North Korea’s nuclear testing shows Britain is right to maintain its own arsenal, the Defence Secretary has said.
Sir Michael Fallon said Britain had to act to counter emerging threats, while maintaining Trident and other conventional weaponry.
He was asked at a fringe event at the Tory Party conference whether the evolution of cyber attacks rendered Britain’s multi-billion pound nuclear deterrent redundant.
Sir Michael said: “The testing regime in North Korea … absolutely vindicates our decision to continue to have all kinds of defence, both strategic nuclear, strategic conventional, as well as the more traditional forms.
“That’s why we’re investing in nuclear defence.”
He said the Ministry of Defence was investing to ensure Trident was protected from cyber attacks.
“We have to deal with all these threats now, and you can’t necessarily prioritise any one over another,” he said.

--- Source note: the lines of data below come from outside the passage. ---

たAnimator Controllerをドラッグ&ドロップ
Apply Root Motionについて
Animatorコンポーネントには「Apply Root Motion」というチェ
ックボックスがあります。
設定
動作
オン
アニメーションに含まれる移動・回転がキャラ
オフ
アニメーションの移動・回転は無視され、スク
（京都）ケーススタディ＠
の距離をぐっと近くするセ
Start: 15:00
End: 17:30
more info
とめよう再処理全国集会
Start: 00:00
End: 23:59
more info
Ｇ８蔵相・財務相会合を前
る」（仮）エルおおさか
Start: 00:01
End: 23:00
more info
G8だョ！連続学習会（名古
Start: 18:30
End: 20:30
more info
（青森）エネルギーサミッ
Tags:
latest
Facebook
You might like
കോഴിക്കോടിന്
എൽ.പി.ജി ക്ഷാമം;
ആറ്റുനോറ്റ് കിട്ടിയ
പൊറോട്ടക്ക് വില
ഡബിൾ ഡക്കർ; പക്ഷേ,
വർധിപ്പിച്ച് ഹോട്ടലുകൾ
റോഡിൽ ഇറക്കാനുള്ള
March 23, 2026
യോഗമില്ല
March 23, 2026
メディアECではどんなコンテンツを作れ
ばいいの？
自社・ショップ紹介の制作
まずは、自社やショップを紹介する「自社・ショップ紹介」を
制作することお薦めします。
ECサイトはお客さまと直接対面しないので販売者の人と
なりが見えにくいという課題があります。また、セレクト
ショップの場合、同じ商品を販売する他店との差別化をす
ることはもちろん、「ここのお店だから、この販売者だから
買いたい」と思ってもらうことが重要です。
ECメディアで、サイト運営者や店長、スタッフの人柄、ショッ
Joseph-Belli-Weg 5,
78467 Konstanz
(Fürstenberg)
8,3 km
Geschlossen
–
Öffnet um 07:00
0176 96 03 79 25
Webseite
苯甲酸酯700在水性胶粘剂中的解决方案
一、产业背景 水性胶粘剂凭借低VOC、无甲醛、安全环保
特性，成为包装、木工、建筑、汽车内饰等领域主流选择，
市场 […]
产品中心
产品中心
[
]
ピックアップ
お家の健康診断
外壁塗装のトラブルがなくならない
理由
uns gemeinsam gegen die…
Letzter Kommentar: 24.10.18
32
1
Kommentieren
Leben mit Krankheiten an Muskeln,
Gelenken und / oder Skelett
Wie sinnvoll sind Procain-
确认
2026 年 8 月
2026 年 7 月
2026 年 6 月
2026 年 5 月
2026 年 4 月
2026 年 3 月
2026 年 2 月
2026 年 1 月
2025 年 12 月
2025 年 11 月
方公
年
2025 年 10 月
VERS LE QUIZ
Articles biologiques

“In the course of a week I have to deal with a Russian exercise on the Nato border, there’s a huge exercise involving thousands of troops.

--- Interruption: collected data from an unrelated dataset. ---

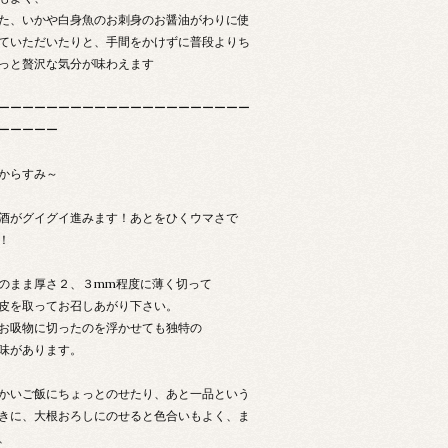
た、いかや白身魚のお刺身のお醤油がわりに使
ていただいたりと、手間をかけずに普段よりち
っと贅沢な気分が味わえます
ーーーーーーーーーーーーーーーーーーーーー
ーーーーー
からすみ～
酒がグイグイ進みます！あとをひくウマさで
！
のまま厚さ２、３mm程度に薄く切って
皮を取ってお召しあがり下さい。
お吸物に切ったのを浮かせても独特の
味があります。
かいご飯にちょっとのせたり、あと一品という
きに、大根おろしにのせると色合いもよく、ま
、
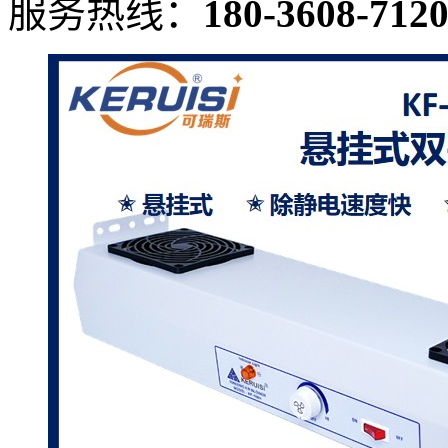
服务热线：
180-3608-712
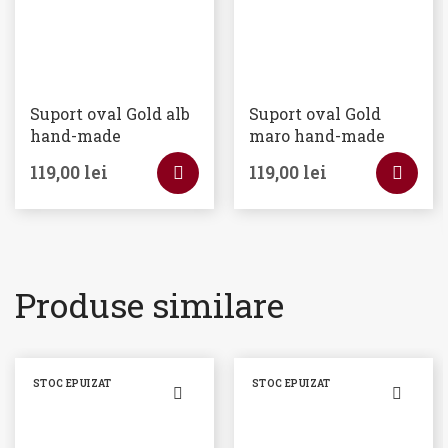
Suport oval Gold alb
Suport oval Gold
hand-made
maro hand-made
119,00
lei
119,00
lei
Produse similare
STOC EPUIZAT
STOC EPUIZAT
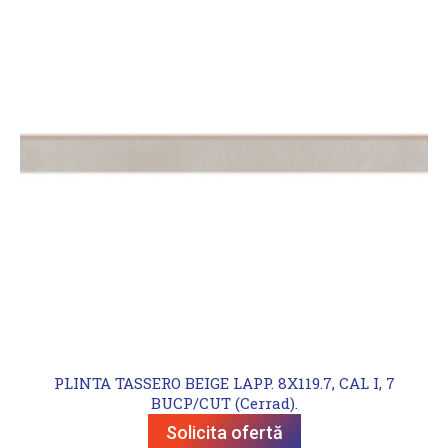
PLINTA TASSERO BEIGE LAPP. 8X119.7, CAL I, 7
BUCP/CUT (Cerrad).
Solicita ofertă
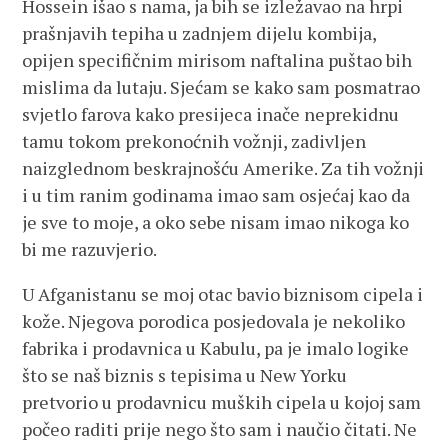
Hossein išao s nama, ja bih se izležavao na hrpi
prašnjavih tepiha u zadnjem dijelu kombija,
opijen specifičnim mirisom naftalina puštao bih
mislima da lutaju. Sjećam se kako sam posmatrao
svjetlo farova kako presijeca inače neprekidnu
tamu tokom prekonoćnih vožnji, zadivljen
naizglednom beskrajnošću Amerike. Za tih vožnji
i u tim ranim godinama imao sam osjećaj kao da
je sve to moje, a oko sebe nisam imao nikoga ko
bi me razuvjerio.
U Afganistanu se moj otac bavio biznisom cipela i
kože. Njegova porodica posjedovala je nekoliko
fabrika i prodavnica u Kabulu, pa je imalo logike
što se naš biznis s tepisima u New Yorku
pretvorio u prodavnicu muških cipela u kojoj sam
počeo raditi prije nego što sam i naučio čitati. Ne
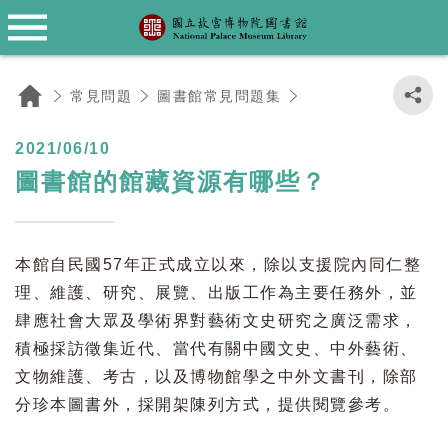
薦購圖書資料
Language
資料庫檢索
關於本館
館藏目錄
館際合作
常見問題
公布欄
圖書館沿革
館藏書目查詢
院藏圖書文獻類資料庫
薦購圖書資料
館際合作服務說明
最新消息
圖書館常見問題集
English
常見問題
圖書館常見問題集
館藏特色
同仁研究報告
故宮典藏資料檢索系統
聯合目錄
研討會資源
日本語
圖書館的館藏資源有哪些？
2021/06/10
閱覽規定
故宮文物月刊、學術季刊資料庫
故宮網站
圖書館的館藏資源有哪些？
資料閱覽抄錄複製收費標準
電子資料庫
館舍配置
中、外文電子書
本館自民國57年正式成立以來，除以支援院內同仁整
理、維護、研究、展覽、出版工作為主要任務外，並
開放時間
西文電子期刊
肆應社會大眾及學術界對藝術文史研究之廣泛需求，
積極採訪徵集近代、當代有關中國文史、中外藝術、
交通位置
繁體中文電子期刊
文物維護、考古，以及博物館學之中外文書刊，除部
分珍本圖書外，採開架陳列方式，提供閱覽參考。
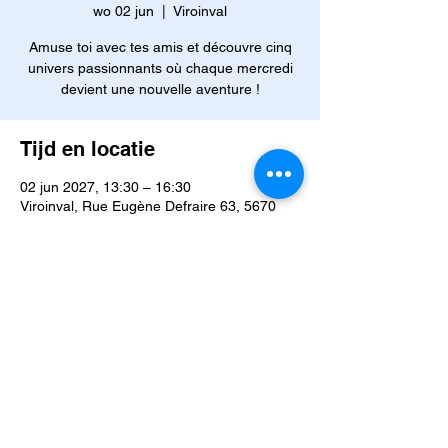
wo 02 jun
  |  
Viroinval
Amuse toi avec tes amis et découvre cinq
univers passionnants où chaque mercredi
devient une nouvelle aventure !
Tijd en locatie
02 jun 2027, 13:30 – 16:30
Viroinval, Rue Eugène Defraire 63, 5670
Viroinval, Belgique
Andere datums
wo 02 sep, 13:30
wo 09 sep, 13:30
wo 16 sep, 13:30
Bekijk alle 42 datums
Over het evenement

“I have to deal with the continuing Daesh resistance in Iraq and Syria, instability in Asia Pacific because of North Korea, fragility in countries in Africa.
“We have to deal with all these threats and I think it would be irresponsible to say we no longer need nuclear.

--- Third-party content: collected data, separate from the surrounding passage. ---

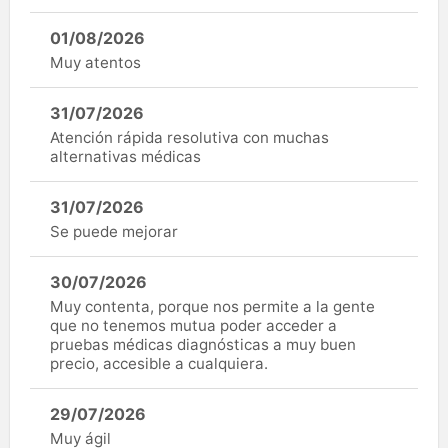
01/08/2026
Muy atentos
31/07/2026
Atención rápida resolutiva con muchas
alternativas médicas
31/07/2026
Se puede mejorar
30/07/2026
Muy contenta, porque nos permite a la gente
que no tenemos mutua poder acceder a
pruebas médicas diagnósticas a muy buen
precio, accesible a cualquiera.
29/07/2026
Muy ágil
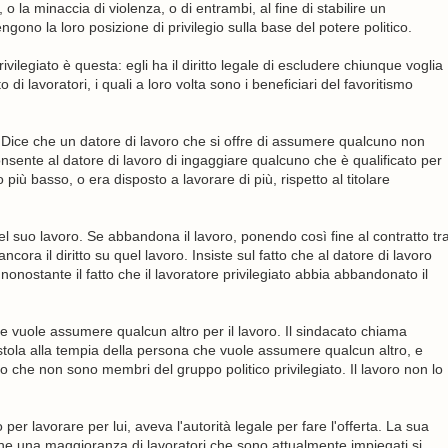
 la minaccia di violenza, o di entrambi, al fine di stabilire un
ngono la loro posizione di privilegio sulla base del potere politico.
vilegiato è questa: egli ha il diritto legale di escludere chiunque voglia
di lavoratori, i quali a loro volta sono i beneficiari del favoritismo
. Dice che un datore di lavoro che si offre di assumere qualcuno non
nsente al datore di lavoro di ingaggiare qualcuno che è qualificato per
più basso, o era disposto a lavorare di più, rispetto al titolare
el suo lavoro. Se abbandona il lavoro, ponendo così fine al contratto tr
 ancora il diritto su quel lavoro. Insiste sul fatto che al datore di lavoro
nostante il fatto che il lavoratore privilegiato abbia abbandonato il
e vuole assumere qualcun altro per il lavoro. Il sindacato chiama
istola alla tempia della persona che vuole assumere qualcun altro, e
loro che non sono membri del gruppo politico privilegiato. Il lavoro non lo
r lavorare per lui, aveva l'autorità legale per fare l'offerta. La sua
he una maggioranza di lavoratori che sono attualmente impiegati si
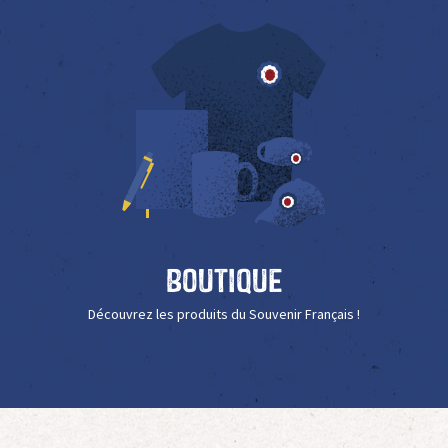
Boutique
Découvrez les produits du Souvenir Français !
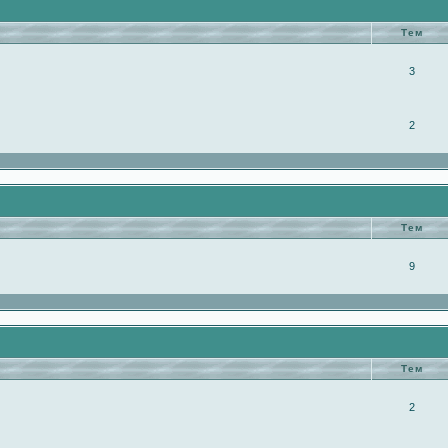
Тем
3
2
Тем
9
Тем
2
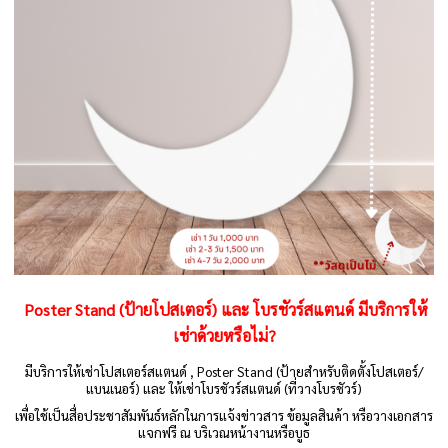
Poster Stand (ป้ายโปสเตอร์) และ โบรชัวร์สแตนด์ มีบริการให้
เช่าด้วยหรือไม่?
มีบริการให้เช่าโปสเตอร์สแตนด์ , Poster Stand (ป้ายสำหรับติดตั้งโปสเตอร์/
แบนเนอร์) และ ให้เช่าโบรชัวร์สแตนด์ (ที่วางโบรชัวร์)
เพื่อใช้เป็นสื่อประชาสัมพันธ์หลักในการแจ้งข่าวสาร ข้อมูลสินค้า หรือวางเอกสาร
แจกฟรี ณ บริเวณหน้างานหรือบูธ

“I think North Korea’s acceleration of the testing programme in North Korea explains exactly why we need them.”
Sir Michael was also asked about Donald Trump’s threats to “totally destroy“ North Korea.
“That’s not rhetoric we’re using, let me be clear about that,” said Sir Michael.
“We absolutely need a diplomatic solution to this crisis, where tensions are increasing quite rapidly.”
He said the UK was increasing pressure on North Korea at the United Nations and through the proper implementation of existing sanctions, as well as “cranking up the pressure on China to deal with its neighbour”.